Following the bellwether trials, if agreements are not reached to settle or resolve a large number of cases, Judge Frank may begin remanding hundreds of cases back to U.S. District Courts throughout the country for individual trial dates.

In Extremis Dispositions

The bellwether order came just two days after Judge Frank established procedures (PDF) that will allow plaintiffs suffering from severe health problems to preserve their testimony, in the event they are never able to attend their own trial due to health reasons or death.

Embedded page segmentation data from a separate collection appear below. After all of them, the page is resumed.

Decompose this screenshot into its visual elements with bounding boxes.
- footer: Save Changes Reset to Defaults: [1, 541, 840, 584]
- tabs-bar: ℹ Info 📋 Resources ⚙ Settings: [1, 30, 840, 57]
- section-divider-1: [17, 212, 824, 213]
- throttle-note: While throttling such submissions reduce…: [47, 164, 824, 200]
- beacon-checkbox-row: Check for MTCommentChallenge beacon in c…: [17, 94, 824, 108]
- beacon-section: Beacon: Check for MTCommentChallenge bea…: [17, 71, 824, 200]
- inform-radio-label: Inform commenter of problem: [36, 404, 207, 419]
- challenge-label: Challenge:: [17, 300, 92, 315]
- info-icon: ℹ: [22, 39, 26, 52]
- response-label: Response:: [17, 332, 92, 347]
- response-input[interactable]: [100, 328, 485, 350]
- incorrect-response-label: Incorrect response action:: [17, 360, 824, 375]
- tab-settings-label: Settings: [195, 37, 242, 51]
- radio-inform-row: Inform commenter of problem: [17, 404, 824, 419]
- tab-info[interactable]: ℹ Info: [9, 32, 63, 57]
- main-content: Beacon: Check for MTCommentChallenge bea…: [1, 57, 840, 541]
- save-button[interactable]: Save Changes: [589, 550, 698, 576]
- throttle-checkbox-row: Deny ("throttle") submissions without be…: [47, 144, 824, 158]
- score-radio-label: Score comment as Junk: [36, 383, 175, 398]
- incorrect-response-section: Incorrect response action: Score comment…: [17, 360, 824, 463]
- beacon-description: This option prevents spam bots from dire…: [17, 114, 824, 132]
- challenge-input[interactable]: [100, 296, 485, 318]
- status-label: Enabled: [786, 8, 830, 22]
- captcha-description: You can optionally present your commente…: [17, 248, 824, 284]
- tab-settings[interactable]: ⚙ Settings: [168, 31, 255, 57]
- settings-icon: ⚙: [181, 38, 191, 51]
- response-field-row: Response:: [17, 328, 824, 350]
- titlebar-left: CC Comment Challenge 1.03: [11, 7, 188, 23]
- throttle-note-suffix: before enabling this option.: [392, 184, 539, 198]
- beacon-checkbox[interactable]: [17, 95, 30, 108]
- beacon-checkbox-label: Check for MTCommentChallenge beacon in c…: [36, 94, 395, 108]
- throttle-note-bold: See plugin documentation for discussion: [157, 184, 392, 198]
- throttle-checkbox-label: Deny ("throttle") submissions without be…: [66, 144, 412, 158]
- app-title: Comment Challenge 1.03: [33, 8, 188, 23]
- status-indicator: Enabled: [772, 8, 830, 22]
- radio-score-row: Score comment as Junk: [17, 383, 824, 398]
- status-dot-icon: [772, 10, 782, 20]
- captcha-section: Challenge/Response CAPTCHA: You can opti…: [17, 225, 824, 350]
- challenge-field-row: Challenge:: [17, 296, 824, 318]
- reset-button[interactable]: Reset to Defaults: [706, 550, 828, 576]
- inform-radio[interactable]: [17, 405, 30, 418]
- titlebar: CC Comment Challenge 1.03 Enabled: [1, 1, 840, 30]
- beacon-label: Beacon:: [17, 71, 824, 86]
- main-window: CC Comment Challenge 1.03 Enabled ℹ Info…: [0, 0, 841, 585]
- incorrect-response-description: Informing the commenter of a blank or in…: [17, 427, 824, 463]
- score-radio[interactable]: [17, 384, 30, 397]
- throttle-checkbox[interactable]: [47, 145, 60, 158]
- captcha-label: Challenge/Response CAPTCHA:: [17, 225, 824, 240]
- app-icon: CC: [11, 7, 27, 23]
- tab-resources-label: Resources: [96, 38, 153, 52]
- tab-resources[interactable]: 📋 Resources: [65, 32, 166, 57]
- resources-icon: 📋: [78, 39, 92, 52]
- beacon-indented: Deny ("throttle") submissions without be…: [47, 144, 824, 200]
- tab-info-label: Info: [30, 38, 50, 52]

Known as “in extremis” depositions, Judge Frank indicated that plaintiffs must provide a certification or affidavit from their doctor indicating that they are hospitalized, terminally ill or in hospice care because of their medical condition and are not likely to recover before the trial. Plaintiffs’ attorneys must provide defense attorneys with a copy of the plaintiffs medical records, and must also provide a release of records and a number of other necessary fact sheets.

New Jersey Mediation Efforts to Settle Stryker Rejuvenate Cases

In New Jersey state court, all Stryker hip lawsuits have been centralized before Superior Court Judge Brian R. Martinotti in Bergen County, where the cases is being coordinated as part of a Multi-County Litigation, or MCL.

In an attempt to see if Stryker Rejuvenate settlements may be reached before lengthy and expensive litigation, Judge Martinotti established a mediation process last year.

The first phase involved a group of 10 cases that were selected for early negotiations before a court-appointed mediator. One of those selected cases was delayed, but the parties were able to successfully resolve eight of the remaining nine cases following mediation efforts, Judge Martinotti reported in the order issued February 27.

Another group of cases are currently being selected for a second phase of mediation efforts, which will involve several cases where the plaintiffs are 78 years of age or older. The Court has already randomly selected five cases and plaintiffs have identified another five cases that will be part of this phase 2 mediation.